• _Exercise brief_: Take the whole listing and reproduce it exactly, pictures excepted.

• _Data extract_:

Content starts

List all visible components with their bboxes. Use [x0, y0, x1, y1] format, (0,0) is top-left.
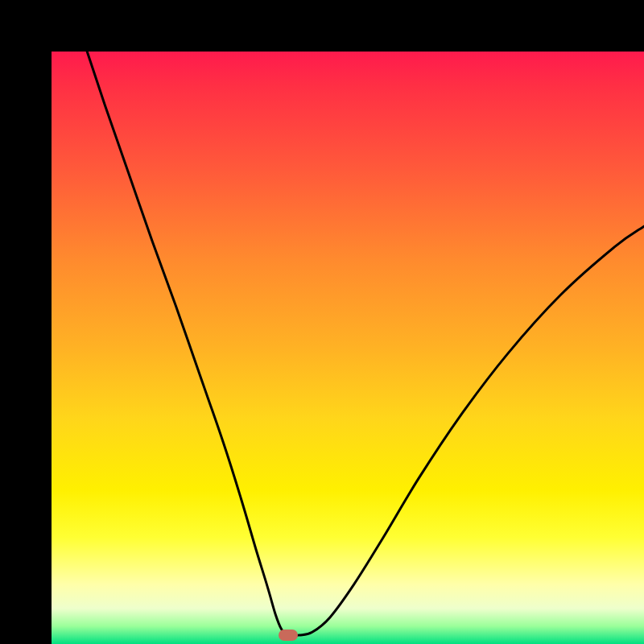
chart-min-marker: [279, 630, 298, 641]
chart-curve-svg: [52, 52, 644, 644]
chart-frame: [0, 0, 644, 644]
chart-plot-area: [52, 52, 644, 644]
bottleneck-curve-path: [87, 52, 644, 636]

Content ends

• _Task answer_:
List all visible components with their bboxes. Use [x0, y0, x1, y1] format, (0,0) is top-left.
chart-min-marker: [279, 630, 298, 641]
chart-curve-svg: [52, 52, 644, 644]
chart-frame: [0, 0, 644, 644]
chart-plot-area: [52, 52, 644, 644]
bottleneck-curve-path: [87, 52, 644, 636]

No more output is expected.